Wednesday, January 25, 2017

How to Become a Trusted Advisor

In competitive markets, brands wish to become trusted advisors to their customers – but looking at their behavior, one wonders if they understand what it means to be an “advisor.”   They certainly seem to wish to have authority and control over the customer – to tell the customer what to do and for the customer to do it immediately and without question – but this is not being an advisor, and does not earn them the loyalty they covet.

Becoming a trusted advisor means taking an earnest interest in helping customers solve their problem, providing them with guidance, and following up until the problem is actually solved.   It is a long-term process rather than a short-term action, and it follows a very simple and predictable pattern that begins with considering the customer’s needs and continues through ensuring those needs have been fulfilled.  For simplicity’s sake, this can be broken into four basic steps:

Step One: Consider the Customer’s Needs

A prerequisite to the ability to give good advice is having something of value to offer the person you are advising.  In commercial relationships, this means having a good or service that meets the customer’s needs: it solves a problem that is troubling them or helps them achieve a goal that they have chosen for themselves.

This sounds simple enough, but the ambition to sell as many products to as many people as possible causes companies to fail to consider whether a given person would get a benefit from their product and whether it’s genuinely worth the cost and effort of obtaining and using it.   Their advice is self-serving rather than good for the customer, and most customers recognize this and reject it.

So the first step in giving good advice is to decide whether advice is necessary at all and to be both objective and reasonable is assessing whether a given product is at all useful to the individual customer – and if not, then seek a valid market or alter the product to make it worthwhile.

Step Two: Ask Relevant Questions

Good advice is tailored to the individual.  While certain practices are good in general, “general” advice is usually regarded as aphorisms and platitudes doled out nonchalantly without concern for a person’s individual situation.  In order to know the customer’s needs, you have to ask questions to learn about them.

Doing research is not the same as asking questions, nor does it help to build trust: while people are well aware that marketing databases exist, they still express that it is “creepy” for a company to know things that they haven’t chosen to disclose.   And research often turns up highly specious connections that, in spite of their statistical significance, seem irrelevant.

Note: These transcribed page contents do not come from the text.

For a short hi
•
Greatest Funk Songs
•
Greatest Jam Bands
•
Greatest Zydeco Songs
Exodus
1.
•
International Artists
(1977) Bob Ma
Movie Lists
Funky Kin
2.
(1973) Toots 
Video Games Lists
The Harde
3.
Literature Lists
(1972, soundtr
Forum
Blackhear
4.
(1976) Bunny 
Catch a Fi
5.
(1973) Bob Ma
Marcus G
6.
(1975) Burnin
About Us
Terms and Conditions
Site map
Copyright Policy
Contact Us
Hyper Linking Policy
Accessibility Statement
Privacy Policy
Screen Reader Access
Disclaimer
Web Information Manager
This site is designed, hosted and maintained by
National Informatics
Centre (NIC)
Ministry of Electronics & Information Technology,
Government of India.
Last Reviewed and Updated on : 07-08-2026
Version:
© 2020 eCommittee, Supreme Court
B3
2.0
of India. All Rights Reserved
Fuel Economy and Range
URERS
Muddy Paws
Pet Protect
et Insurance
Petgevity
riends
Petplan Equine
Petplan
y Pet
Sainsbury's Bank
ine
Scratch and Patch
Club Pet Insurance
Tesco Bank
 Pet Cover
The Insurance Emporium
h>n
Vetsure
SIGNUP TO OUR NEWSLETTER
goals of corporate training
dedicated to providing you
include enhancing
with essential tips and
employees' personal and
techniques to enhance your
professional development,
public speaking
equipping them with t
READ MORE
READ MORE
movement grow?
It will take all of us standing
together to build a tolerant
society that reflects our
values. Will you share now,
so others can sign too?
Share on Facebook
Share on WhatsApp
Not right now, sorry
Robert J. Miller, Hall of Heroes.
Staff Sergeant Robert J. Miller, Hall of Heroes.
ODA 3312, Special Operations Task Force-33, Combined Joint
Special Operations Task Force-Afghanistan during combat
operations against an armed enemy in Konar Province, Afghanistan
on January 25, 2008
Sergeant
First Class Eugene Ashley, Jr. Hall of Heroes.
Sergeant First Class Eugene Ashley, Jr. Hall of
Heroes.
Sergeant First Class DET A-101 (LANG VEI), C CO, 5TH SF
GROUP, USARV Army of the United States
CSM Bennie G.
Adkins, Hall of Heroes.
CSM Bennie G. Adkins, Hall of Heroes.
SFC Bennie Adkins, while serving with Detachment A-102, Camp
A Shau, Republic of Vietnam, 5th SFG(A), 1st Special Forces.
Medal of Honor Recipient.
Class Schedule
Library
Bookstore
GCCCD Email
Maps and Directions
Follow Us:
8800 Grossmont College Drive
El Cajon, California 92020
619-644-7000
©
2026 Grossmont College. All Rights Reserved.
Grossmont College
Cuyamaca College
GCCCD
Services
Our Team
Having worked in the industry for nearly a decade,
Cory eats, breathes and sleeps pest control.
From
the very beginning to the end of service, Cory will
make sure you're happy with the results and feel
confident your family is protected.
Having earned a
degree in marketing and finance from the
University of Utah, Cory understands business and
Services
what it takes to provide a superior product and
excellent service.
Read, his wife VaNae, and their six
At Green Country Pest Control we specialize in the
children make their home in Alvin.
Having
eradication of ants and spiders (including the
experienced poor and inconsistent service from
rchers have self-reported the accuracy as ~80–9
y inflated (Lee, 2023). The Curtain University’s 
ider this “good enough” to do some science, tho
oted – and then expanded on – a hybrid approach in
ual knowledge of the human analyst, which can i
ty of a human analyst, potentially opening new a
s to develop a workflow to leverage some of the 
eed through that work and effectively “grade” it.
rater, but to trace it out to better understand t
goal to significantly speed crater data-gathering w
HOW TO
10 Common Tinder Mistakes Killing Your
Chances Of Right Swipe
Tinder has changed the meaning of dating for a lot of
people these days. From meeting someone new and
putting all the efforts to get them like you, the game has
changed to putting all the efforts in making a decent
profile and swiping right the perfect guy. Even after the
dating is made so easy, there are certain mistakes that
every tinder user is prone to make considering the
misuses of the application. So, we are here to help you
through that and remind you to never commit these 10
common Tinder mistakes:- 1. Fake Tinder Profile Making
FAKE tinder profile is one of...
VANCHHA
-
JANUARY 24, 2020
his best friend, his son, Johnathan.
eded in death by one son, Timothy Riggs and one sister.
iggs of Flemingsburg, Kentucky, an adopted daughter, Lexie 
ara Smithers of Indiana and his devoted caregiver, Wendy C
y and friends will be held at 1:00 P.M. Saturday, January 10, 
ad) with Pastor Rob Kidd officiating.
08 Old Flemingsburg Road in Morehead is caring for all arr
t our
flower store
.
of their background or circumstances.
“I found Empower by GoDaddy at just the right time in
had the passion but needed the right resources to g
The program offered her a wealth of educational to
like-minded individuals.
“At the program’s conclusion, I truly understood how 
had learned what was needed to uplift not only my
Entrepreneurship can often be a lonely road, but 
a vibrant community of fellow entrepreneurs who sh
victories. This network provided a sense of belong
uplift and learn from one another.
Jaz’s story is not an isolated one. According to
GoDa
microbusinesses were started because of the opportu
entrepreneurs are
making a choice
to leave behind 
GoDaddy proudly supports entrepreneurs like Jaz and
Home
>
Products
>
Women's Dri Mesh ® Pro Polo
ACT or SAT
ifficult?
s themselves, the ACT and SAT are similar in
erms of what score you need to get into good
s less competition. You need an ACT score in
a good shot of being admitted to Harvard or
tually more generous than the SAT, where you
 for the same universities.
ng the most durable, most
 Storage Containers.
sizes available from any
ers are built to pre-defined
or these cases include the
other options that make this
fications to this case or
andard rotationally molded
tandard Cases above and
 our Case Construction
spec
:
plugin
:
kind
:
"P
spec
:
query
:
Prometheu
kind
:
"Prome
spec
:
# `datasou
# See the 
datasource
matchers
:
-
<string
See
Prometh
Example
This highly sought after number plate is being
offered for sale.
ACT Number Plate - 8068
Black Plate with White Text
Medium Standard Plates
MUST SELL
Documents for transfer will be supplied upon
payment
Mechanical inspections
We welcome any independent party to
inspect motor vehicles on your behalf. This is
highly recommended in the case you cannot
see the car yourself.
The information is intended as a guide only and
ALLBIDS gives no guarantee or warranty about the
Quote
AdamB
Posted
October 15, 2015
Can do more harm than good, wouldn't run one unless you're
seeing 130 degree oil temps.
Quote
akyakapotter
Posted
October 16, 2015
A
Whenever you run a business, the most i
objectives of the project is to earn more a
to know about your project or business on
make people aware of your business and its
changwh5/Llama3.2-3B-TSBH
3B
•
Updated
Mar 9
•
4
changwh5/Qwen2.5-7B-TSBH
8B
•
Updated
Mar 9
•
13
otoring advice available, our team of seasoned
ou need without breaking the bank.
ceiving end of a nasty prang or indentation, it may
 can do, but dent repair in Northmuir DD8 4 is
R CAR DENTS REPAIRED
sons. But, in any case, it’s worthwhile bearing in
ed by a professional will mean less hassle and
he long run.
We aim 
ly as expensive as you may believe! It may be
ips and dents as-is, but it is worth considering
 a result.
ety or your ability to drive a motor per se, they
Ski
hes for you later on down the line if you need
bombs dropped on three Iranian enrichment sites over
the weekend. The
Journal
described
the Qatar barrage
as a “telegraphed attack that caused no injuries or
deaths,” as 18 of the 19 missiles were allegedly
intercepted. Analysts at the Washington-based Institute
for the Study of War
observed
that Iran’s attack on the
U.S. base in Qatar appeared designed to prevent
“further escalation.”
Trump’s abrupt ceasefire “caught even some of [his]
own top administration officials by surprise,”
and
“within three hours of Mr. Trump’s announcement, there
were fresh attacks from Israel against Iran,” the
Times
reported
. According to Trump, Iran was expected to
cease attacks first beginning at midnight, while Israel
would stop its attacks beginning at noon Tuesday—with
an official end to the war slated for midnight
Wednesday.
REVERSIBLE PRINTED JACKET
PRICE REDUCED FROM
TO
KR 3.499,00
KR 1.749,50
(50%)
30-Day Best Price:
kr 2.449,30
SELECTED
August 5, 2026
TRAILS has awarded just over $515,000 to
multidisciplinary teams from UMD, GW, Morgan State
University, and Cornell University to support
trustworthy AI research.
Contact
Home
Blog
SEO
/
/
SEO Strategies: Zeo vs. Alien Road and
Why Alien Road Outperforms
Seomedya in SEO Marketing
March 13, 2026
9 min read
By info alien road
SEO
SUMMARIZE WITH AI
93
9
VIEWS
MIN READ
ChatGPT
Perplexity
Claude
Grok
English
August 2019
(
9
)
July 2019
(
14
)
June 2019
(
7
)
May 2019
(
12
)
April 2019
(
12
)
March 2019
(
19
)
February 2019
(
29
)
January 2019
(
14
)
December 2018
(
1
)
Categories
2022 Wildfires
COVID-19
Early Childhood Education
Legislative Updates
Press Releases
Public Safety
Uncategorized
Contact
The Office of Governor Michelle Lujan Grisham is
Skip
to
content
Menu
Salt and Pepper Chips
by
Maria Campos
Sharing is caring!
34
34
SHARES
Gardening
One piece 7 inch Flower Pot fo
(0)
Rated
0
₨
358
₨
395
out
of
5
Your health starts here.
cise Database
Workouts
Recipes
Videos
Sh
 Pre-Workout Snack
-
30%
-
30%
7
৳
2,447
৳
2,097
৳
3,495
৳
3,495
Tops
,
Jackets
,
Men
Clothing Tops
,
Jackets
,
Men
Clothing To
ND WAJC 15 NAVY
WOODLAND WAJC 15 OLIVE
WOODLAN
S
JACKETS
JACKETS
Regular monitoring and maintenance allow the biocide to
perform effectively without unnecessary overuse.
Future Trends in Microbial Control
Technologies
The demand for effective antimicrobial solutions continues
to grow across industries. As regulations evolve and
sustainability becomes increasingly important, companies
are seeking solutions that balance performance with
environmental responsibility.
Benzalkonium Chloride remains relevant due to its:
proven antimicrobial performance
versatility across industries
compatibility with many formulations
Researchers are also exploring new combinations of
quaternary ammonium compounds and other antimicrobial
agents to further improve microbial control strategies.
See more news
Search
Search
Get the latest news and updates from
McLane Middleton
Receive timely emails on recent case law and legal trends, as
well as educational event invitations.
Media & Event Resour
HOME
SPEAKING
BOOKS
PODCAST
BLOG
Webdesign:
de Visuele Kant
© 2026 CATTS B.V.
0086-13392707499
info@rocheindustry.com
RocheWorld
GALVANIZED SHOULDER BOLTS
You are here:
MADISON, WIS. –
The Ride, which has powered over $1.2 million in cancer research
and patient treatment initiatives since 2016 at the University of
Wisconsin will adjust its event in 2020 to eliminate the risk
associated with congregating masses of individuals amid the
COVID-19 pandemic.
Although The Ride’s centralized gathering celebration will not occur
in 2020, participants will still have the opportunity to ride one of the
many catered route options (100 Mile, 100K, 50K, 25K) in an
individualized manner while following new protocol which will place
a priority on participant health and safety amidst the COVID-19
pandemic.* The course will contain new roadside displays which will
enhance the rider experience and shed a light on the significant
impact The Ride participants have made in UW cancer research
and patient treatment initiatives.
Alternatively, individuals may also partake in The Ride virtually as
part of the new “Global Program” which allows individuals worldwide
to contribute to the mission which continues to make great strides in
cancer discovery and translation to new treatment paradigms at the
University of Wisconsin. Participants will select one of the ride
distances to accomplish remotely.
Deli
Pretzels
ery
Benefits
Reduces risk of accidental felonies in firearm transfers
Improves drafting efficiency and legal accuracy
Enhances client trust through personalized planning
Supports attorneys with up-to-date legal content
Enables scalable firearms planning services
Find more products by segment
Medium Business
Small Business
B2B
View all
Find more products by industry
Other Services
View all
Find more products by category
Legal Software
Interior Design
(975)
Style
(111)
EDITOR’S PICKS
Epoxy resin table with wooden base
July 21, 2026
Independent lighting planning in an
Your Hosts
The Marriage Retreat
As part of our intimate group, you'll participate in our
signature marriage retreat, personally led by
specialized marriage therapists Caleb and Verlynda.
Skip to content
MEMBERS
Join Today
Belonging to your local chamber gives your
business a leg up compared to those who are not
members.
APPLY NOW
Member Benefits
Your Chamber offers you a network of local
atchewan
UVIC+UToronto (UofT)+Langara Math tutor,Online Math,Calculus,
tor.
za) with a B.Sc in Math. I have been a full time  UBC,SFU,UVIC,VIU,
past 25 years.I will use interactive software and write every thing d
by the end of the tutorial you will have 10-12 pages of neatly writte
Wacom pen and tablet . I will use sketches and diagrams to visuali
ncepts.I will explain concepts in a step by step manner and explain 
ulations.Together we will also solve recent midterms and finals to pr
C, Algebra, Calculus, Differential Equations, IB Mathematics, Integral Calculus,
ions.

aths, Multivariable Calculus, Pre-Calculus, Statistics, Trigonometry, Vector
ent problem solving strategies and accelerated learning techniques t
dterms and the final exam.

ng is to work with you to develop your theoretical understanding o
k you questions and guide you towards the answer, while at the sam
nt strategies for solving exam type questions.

The questioning process demonstrates concern, builds trust, and makes the customer mindful of the reasons that a recommendation is made.   When you ask questions before giving advice, the customer recognizes (or at least reckons) that the advice you are giving is based on the information they just gave you.

Step Three: Justify a Solution


The final step in the advice process is to provide and justify a solution, based on the information gathered during the questioning process.   It is not until a trust relationship is well established that people will accept advice without justification – and even when the trust is there, it should not be taken for granted: always justify a recommendation.

Justifying advice not only builds trust, but it increases compliance.   A serious of studies in behavioral psychology (Langer 1978) demonstrate a dramatic increase in compliance when a person who makes a request states a reason, even if the reason itself seems entirely specious.

So the ideal way to provide advice is to use “since” or “because” in a very specific pattern:
  • Since [you said this], I recommend [this action]
  • I recommend [this action] because [you said this]
But simply providing advice is not enough, there’s one step left in the process:

Step Four: Follow Up and Take Responsibility

The greatest mistake most companies make is abandoning the customer the moment the sale is made.  There is no better demonstration of insincerity than a person or organization who abandons you as soon as they have gotten what they wanted from the transaction, and no better way to destroy any trust that might have been earned.

Following up is simple enough: it’s a matter of remembering to touch base with the customer after a reasonable amount of time to ask if their problem has been solved.   Customer satisfaction surveys are becoming more common, but they are not sufficient because the results are considered in the aggregate rather than individually – and it’s arguable whether they result in any significant amount of action.

The best advisors follow up individually – to see if their advice has been followed and, if so, to ensure that the person they advised benefitted from it.   More than that, the advisor will work with the other person to help them solve their problem or achieve their goal, by providing follow-on advice and recommendations, and stay with them until the solution has been achieved.  This demonstrates genuine concern and a true commitment to service.

***


The value of being a trusted advisor is the long-term loyalty of customers, but this loyalty is reciprocal: it must be given in order to be received.  An advisor must be loyal to the interests of those he advises, he must consider their objectives, learn about their situation, provide a valid solution, follow up to ensure the solution was implemented, and continue to provide support until the problem is solved.   Anything less is insufficient.